By the time I did a total renovation of the Victorian my husband and I bought, wall-mounted knife racks were as much a part of the automatic-buy list as faucets and appliances. Even if we’d had more than a small stretch of butcher block by the range, I’d have still bought one, just because I was so used to having knives in arm’s reach. As a food writer for my local paper, I’ve had a slew of chefs in and out of my kitchen cooking up a storm for articles. Watching them grab the knives on my handy magnetic strip validates that decision every time.
My carriage house Airbnb — a late-1800s former stable with zero counters, cabinets, or drawers — just a cool antique factory cart by the stove and a vintage farmhouse sink with porcelain washboard — also got one. It’s here where I learned how to branch out from cutlery and add hooks for hanging utensils and other tools, such as measuring cups and a pot holder.
But it’s not just about saving space. Keeping knives on display also motivates me to take care of them. Out of sight, out of mind, as they say — but looking at them daily prompts me to take them for sharpening regularly, and to wipe down and keep clean my prized carbon stainless knife I brought home from the wonderland that is E. Dehillerin in Paris.

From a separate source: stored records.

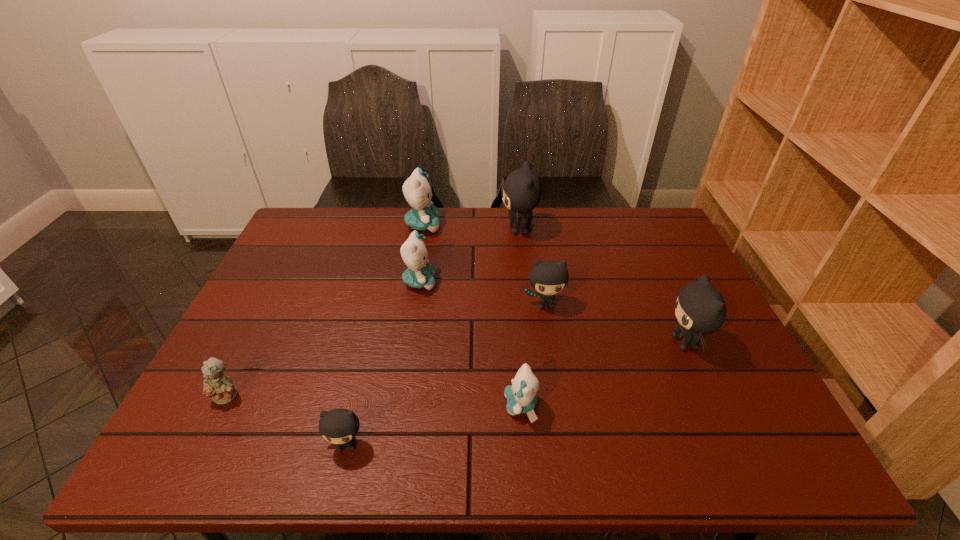 The width and height of the screenshot is (960, 540). In the image, there is a desktop. Find the location of `vacant space at the right edge`. vacant space at the right edge is located at coordinates (672, 288).

You are a GUI agent. You are given a task and a screenshot of the screen. Output one action in this format:
    pyautogui.click(x=<x>, y=<y>)
    Task: Click on the blank area at the far left corner
    This screenshot has height=540, width=960.
    Given the screenshot: What is the action you would take?
    pyautogui.click(x=307, y=232)

You are a GUI agent. You are given a task and a screenshot of the screen. Output one action in this format:
    pyautogui.click(x=<x>, y=<y>)
    Task: Click on the free space at the far right corner of the desktop
    The width and height of the screenshot is (960, 540).
    Given the screenshot: What is the action you would take?
    pyautogui.click(x=630, y=224)

At what (x,y) coordinates should I click in order to perform the action: click on empty location between the nearest object and the leftmost object. Please return your answer as a coordinate pair (x, y). This screenshot has width=960, height=540. Looking at the image, I should click on tap(287, 421).

At what (x,y) coordinates should I click in order to perform the action: click on unoccupied area between the second biggest gray kitten and the farthest gray kitten. Please return your answer as a coordinate pair (x, y). This screenshot has width=960, height=540. Looking at the image, I should click on (602, 286).

Where is `empty space between the second nearest blue kitten and the leftmost object`? The image size is (960, 540). empty space between the second nearest blue kitten and the leftmost object is located at coordinates (324, 339).

This screenshot has height=540, width=960. Identify the location of vacant area between the second smallest blue kitten and the blue teddy bear. (324, 339).

In order to click on free spot between the second biggest blue kitten and the third biggest gray kitten in this screenshot , I will do `click(483, 293)`.

Where is `free spot between the leftmost gray kitten and the second nearest blue kitten`? The image size is (960, 540). free spot between the leftmost gray kitten and the second nearest blue kitten is located at coordinates [x=383, y=363].

Find the location of a particular element. The width and height of the screenshot is (960, 540). empty space between the sixth farthest kitten and the farthest blue kitten is located at coordinates click(472, 315). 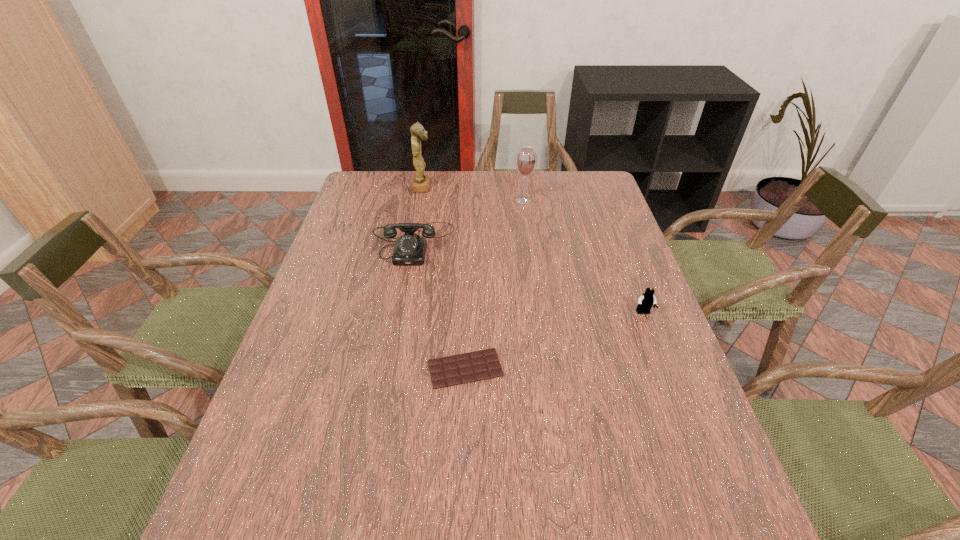 Locate an element on the screen. The image size is (960, 540). figurine is located at coordinates (421, 182).

Locate an element on the screen. the farthest object is located at coordinates (421, 182).

Where is `wineglass`? wineglass is located at coordinates (526, 160).

You are a GUI agent. You are given a task and a screenshot of the screen. Output one action in this format:
    pyautogui.click(x=<x>, y=<y>)
    Task: Click on the fourth nearest object
    The image size is (960, 540).
    Given the screenshot: What is the action you would take?
    pyautogui.click(x=526, y=160)

Where is `the third nearest object`? The width and height of the screenshot is (960, 540). the third nearest object is located at coordinates click(410, 249).

The height and width of the screenshot is (540, 960). In order to click on Lego in this screenshot , I will do `click(645, 302)`.

Locate an element on the screen. the fourth farthest object is located at coordinates (645, 302).

This screenshot has width=960, height=540. I want to click on the shortest object, so click(453, 370).

Image resolution: width=960 pixels, height=540 pixels. I want to click on chocolate bar, so click(453, 370).

Where is `vacant position located on the front-facing side of the figurine`? vacant position located on the front-facing side of the figurine is located at coordinates (475, 187). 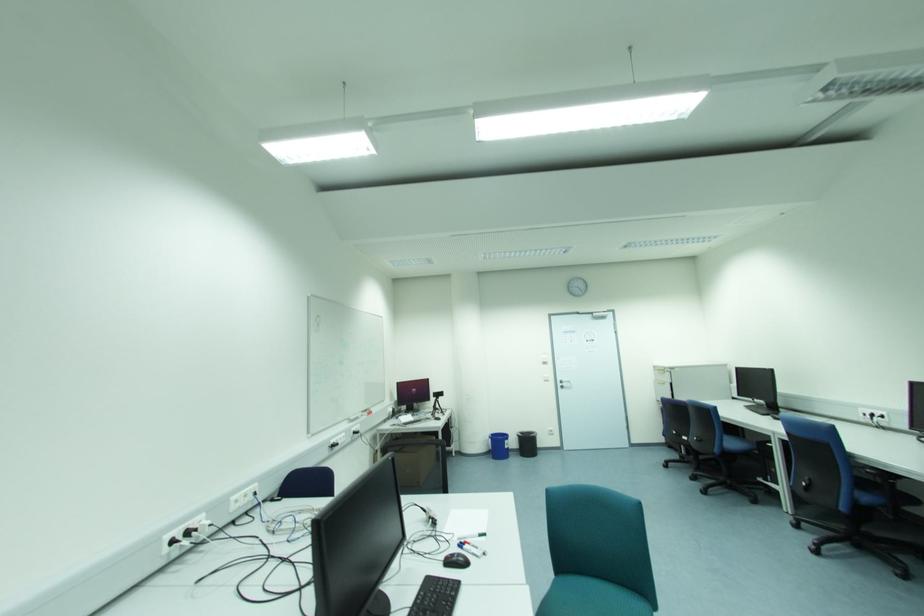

So when my best friend and I launched a hospitality venture by buying a small apartment building where we’re renovating and furnishing the flats, I knew my shopping list like the back of my hand. Part of our spiel in marketing these places is thinking of every single detail someone needs when they move in — the idea being that they unpack their suitcase and have everything they need. These spaces range from 250 to 450 square feet, so every inch is vital. And one thing is for certain: If I weren’t on auto-pilot with buying a magnetic knife rack, well, I’m not not sure these kitchens would be as functional as they are!